Full internationalization for English, Simplified Chinese, Traditional Chinese, Japanese (559 translation keys across all UI surfaces)
Offline mode now truly stays offline with HF_HUB_OFFLINE guarding all inference paths
Chatterbox reference samples are resampled to match sample rate and channel layout instead of rejected

Full changelog

This release localizes the entire app. English, Simplified Chinese (zh-CN), Traditional Chinese (zh-TW), and Japanese (ja) are wired up end-to-end across every tab, modal, dialog, and toast — 559 translation keys per locale, parity verified. Plus a batch of reliability fixes: offline-mode now actually stays offline, Chatterbox accepts reference samples it used to reject, MLX Qwen 0.6B points at the right repo, and macOS system audio survives backgrounding.
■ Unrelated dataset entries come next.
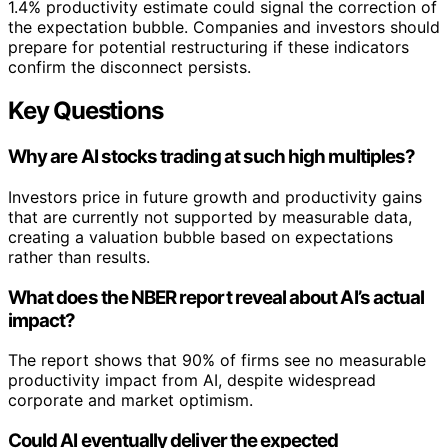
1.4% productivity estimate could signal the correction of
the expectation bubble. Companies and investors should
prepare for potential restructuring if these indicators
confirm the disconnect persists.
Key Questions
Why are AI stocks trading at such high multiples?
Investors price in future growth and productivity gains
that are currently not supported by measurable data,
creating a valuation bubble based on expectations
rather than results.
What does the NBER report reveal about AI’s actual
impact?
The report shows that 90% of firms see no measurable
productivity impact from AI, despite widespread
corporate and market optimism.
Could AI eventually deliver the expected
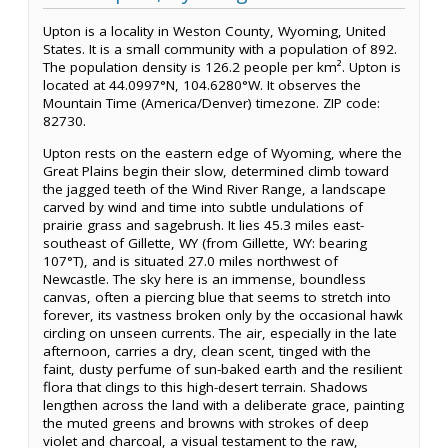
Upton is a locality in Weston County, Wyoming, United
States. It is a small community with a population of 892.
The population density is 126.2 people per km². Upton is
located at 44.0997°N, 104.6280°W. It observes the
Mountain Time (America/Denver) timezone. ZIP code:
82730.
Upton rests on the eastern edge of Wyoming, where the
Great Plains begin their slow, determined climb toward
the jagged teeth of the Wind River Range, a landscape
carved by wind and time into subtle undulations of
prairie grass and sagebrush. It lies 45.3 miles east-
southeast of Gillette, WY (from Gillette, WY: bearing
107°T), and is situated 27.0 miles northwest of
Newcastle. The sky here is an immense, boundless
canvas, often a piercing blue that seems to stretch into
forever, its vastness broken only by the occasional hawk
circling on unseen currents. The air, especially in the late
afternoon, carries a dry, clean scent, tinged with the
faint, dusty perfume of sun-baked earth and the resilient
flora that clings to this high-desert terrain. Shadows
lengthen across the land with a deliberate grace, painting
the muted greens and browns with strokes of deep
violet and charcoal, a visual testament to the raw,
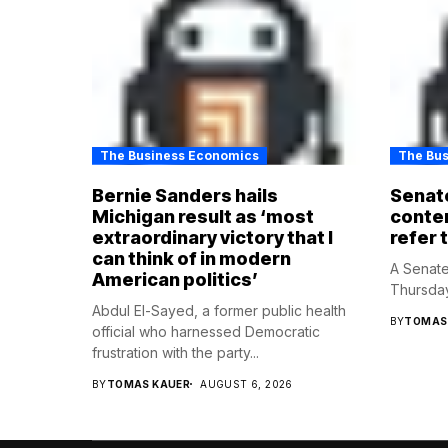
The Business Economics
The Bu
Bernie Sanders hails
Senate
Michigan result as ‘most
contem
extraordinary victory that I
refer 
can think of in modern
A Senate
American politics’
Thursday
Abdul El-Sayed, a former public health
BY
TOMAS
official who harnessed Democratic
frustration with the party...
BY
TOMAS KAUER
AUGUST 6, 2026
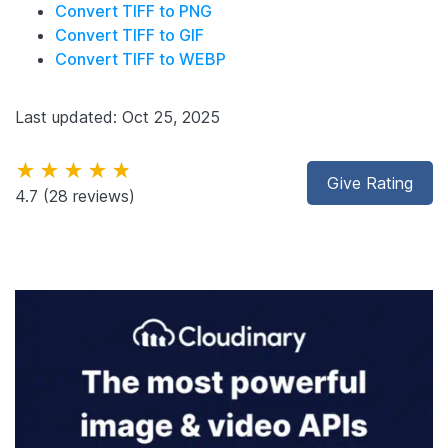
Convert TIFF to PNG
Convert TIFF to GIF
Convert TIFF to WEBP
Last updated: Oct 25, 2025
★★★★★
Give Rating
4.7
(28 reviews)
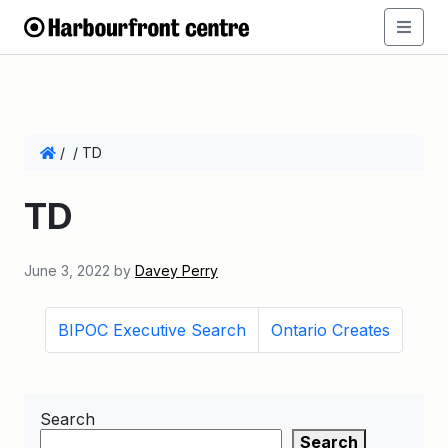
/
/
TD
TD
June 3, 2022
by
Davey Perry
BIPOC Executive Search
Ontario Creates
Search
Search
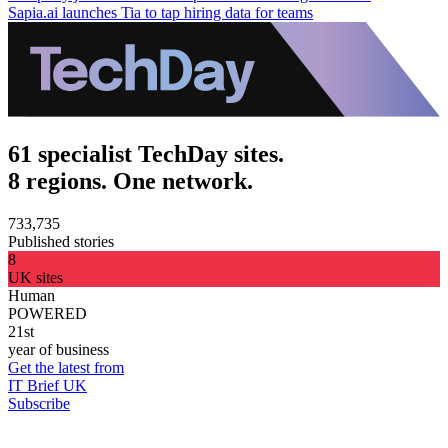
Sapia.ai launches Tia to tap hiring data for teams
61 specialist TechDay sites.
8 regions. One network.
733,735
Published stories
8
UK sites
Human
POWERED
21st
year of business
Get the latest from
IT Brief UK
Subscribe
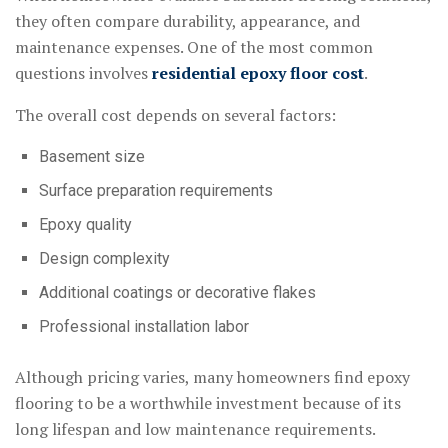
they often compare durability, appearance, and
maintenance expenses. One of the most common
questions involves
residential epoxy floor cost
.
The overall cost depends on several factors:
Basement size
Surface preparation requirements
Epoxy quality
Design complexity
Additional coatings or decorative flakes
Professional installation labor
Although pricing varies, many homeowners find epoxy
flooring to be a worthwhile investment because of its
long lifespan and low maintenance requirements.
Internationalization (#508)

i18next foundation with an in-app language switcher that re-renders the tree on change — lazy-loaded components were holding stale strings without an explicit key-bump on the React root.
Four locales at full coverage: English, Simplified Chinese, Traditional Chinese, Japanese. No partial/English-fallback surfaces.
Every user-visible surface translated: Stories (list, content editor, dialogs, toasts), Effects (list, detail, chain editor, built-in preset names), Voices (table, search, inspector, Create/Edit modal, audio sample panels), Audio Channels (list, dialogs, device picker), history + story dropdown menus, ProfileCard / ProfileList / HistoryTable, and the unsupported-model note.
Relative dates localize via date-fns locale objects (3 days ago → 3 天前 / 3 日前) — Intl.RelativeTimeFormat doesn't produce the phrasing we use in the history table.
Dev-build version suffix (v0.4.2 (dev) / (开发版) / (開發版) / (開発版)) is now locale-aware.
559 translation keys across all four locales.

Reliability

HF_HUB_OFFLINE now guards every inference path (#503) — some engines were still attempting a HuggingFace metadata roundtrip on first load when offline mode was enabled, causing hangs on airgapped or flaky networks.
Chatterbox reference samples are preprocessed instead of rejected (#502) — samples outside the expected sample rate or channel layout are resampled to match, rather than failing with an opaque error.
MLX Qwen 0.6B repo path fixed (#501) — now points at the published mlx-community repo so the model actually downloads on Apple Silicon.
macOS system audio survives backgrounding (#486, closes #41) — WKWebView was tearing down the audio session when the app lost focus, silently killing system-audio capture.
MLX backend miniaudio dependency pinned (#506) — mlx_audio.stt needs it at runtime and nothing else transitively pulled it in, so --no-deps installs were breaking on first use.

Landing / Docs

New /download page (#487) — no more dumping first-time visitors onto the GitHub releases list. The API example snippet on the landing page also got an accuracy pass.
Download redirects work behind reverse proxies (#498) — uses the public origin instead of localhost when resolving platform-specific installer URLs.
MDX docs audited against the multi-engine backend (#484) — stale single-engine assumptions removed.
Three more tutorials + mobile navbar / hero CTA fixes (#483).

Linux

Still not shipping. The re-enable attempt (#488) landed on main but CI still hangs in the tauri-action bundler step on ubuntu-22.04 — no output for 25+ minutes after rpm bundling, even with createUpdaterArtifacts: false and --bundles deb,rpm. The matrix entry is disabled again for 0.4.2; the ubuntu-specific setup steps stay in the workflow so re-enabling is a one-line change once we identify the hang. Next release will take another pass.